79. Año 11 | 1.ª Ed. Quincenal May. 2026 | OSCAR URIBE URETA – Sombra

OSCAR URIBE URETA (Santiago, Chile) es trabajador social y poeta. Su escritura, de raíz existencial, indaga en la memoria, el cuerpo y el paisaje como territorios simbólicos. Ha participado en publicaciones colectivas y en circuitos de difusión literaria. En octubre de 2025 dio a conocer la plaquette En búsqueda del aire de manera autogestionada; en diciembre del mismo año, el poemario En el límite de lo permanente, bajo la editorial Film Noir.

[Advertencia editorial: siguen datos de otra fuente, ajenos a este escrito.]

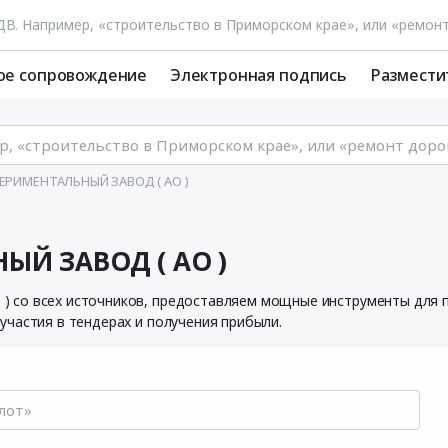
ое сопровождение
Электронная подпись
Размести
ПЕРИМЕНТАЛЬНЫЙ ЗАВОД ( АО )
ЫЙ ЗАВОД ( АО )
со всех источников, предоставляем мощные инструменты для по
частия в тендерах и получения прибыли.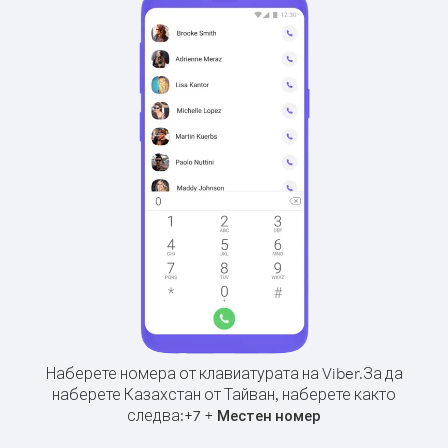
Наберете номера от клавиатурата на Viber.
За да
наберете Казахстан от Тайван, наберете както
следва:
+
+
7
Местен номер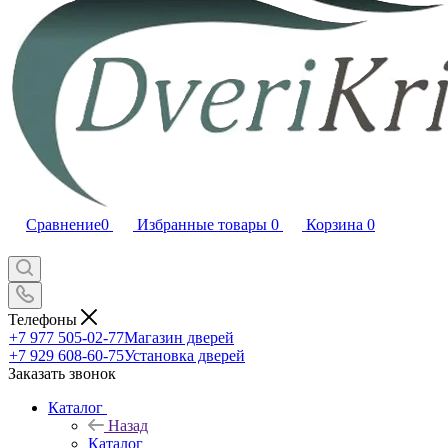
Сравнение
0
Избранные товары
0
Корзина
0
Телефоны
+7 977 505-02-77
Магазин дверей
+7 929 608-60-75
Установка дверей
Заказать звонок
Каталог
Назад
Каталог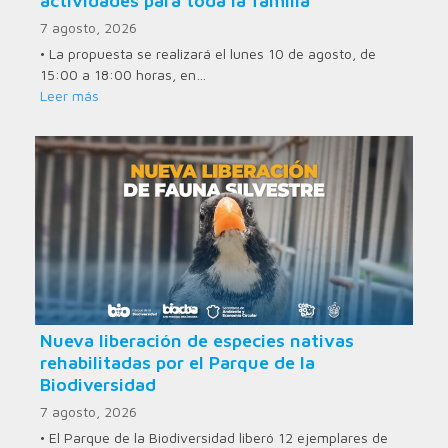
actividades para toda la familia
7 agosto, 2026
• La propuesta se realizará el lunes 10 de agosto, de
15:00 a 18:00 horas, en…
Leer más
Nueva liberación de especies nativas
rehabilitadas por el Parque de la
Biodiversidad
7 agosto, 2026
• El Parque de la Biodiversidad liberó 12 ejemplares de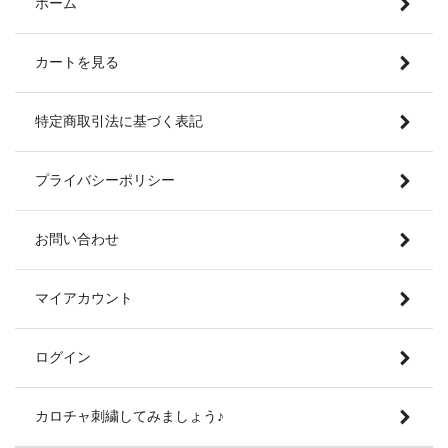
ホーム
カートを見る
特定商取引法に基づく表記
プライバシーポリシー
お問い合わせ
マイアカウント
ログイン
カロチャ刺繍してみましょう♪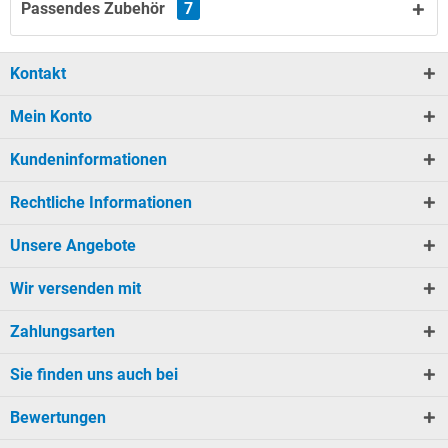
Passendes Zubehör
7
Kontakt
Mein Konto
Kundeninformationen
Rechtliche Informationen
Unsere Angebote
Wir versenden mit
Zahlungsarten
Sie finden uns auch bei
Bewertungen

Actualmente comparte su visión poética en su Instagram (@fragmentoscomoretazos).

 

 

Sombra

 

Entonces hundámonos en la noche

mientras cerramos los ojos

y las estrellas desaparecen.

 

No recordemos nada

ni lloremos los cuerpos abandonados.

 

Abramos el pecho

y brindemos.

 

Intentemos aparecer en el recuerdo

como una sombra veloz

en el escaparate

de una ciudad muerta.

 

Abordemos los besos

como poemas,

y no nos toquemos.

 

Guardemos la distancia

para no enloquecer de ti.

 

Mejor entonces

recorramos los dedos,

solo allí,

imaginando los contornos

los que me sostienen

hundido

en esta nostalgia.

 

No quiero nada,

a menos que termine.

 

Déjame escribirte,

que estas letras manchen tu boca

 

para seguir hundido,

 

rebanando esta garganta

mientras gotea

el vino.

 

 

 

 

Umbral

 

Pues acordemos

no buscarnos,

no ir hacia adentro

para intentar sonreír

cuando solo hay colgajo.

 

Tú y yo estamos cortados,

unidos por restos,

 

un corazón desgranado

que picoteamos

en nuestros ombligos.

 

Quizá ya no brillemos,

y yo, que salí de tu costado

como un rayo sangriento,

 

te llore

hasta anegarnos.

 

Contigo fui la madrugada,

el humo

y la lágrima,

 

mientras ningún reloj

cacareaba

 

y los garabatos

nos pegaban la lengua.

 

Es posible

que no acordemos,

ni siquiera recordarnos,

 

que seamos

el fantasma hermano

del miedo,

 

aun cuando en ese costado

otro cuerpo

haya cubierto la herida.

 

Pero incluso en esta mentira,

 

te oré,

te imploré

 

que aparezcas

como una flor

en la extrañeza

 

antes del amanecer.

 

 

 

Claridad

 

Mientras tanto

despeguemos

y cubrámonos de espejismos,

 

ese lugar ilusorio

entre la sábana

y las vértebras.

 

Te vi,

entregada al baile

mientras te quise,

 

y si te quise,

bailé contigo

o intenté

coordinarme a tu piel.

 

Escuchamos los pájaros caer

y vimos

pedazos de sol

sobre nosotros.

 

Yo dejé de cumplir,

tú te marchaste,

me olvidaste,

 

y me enrosqué

en la vergüenza.

 

Mientras tanto

nos perdíamos

 

en el nuevo día,

que se abría

como un tajo,

 

un hueco directo

en la memoria.

 

Crujió la casa,

 

y en las mejillas

la locura

dejo tu nombre

ardiendo.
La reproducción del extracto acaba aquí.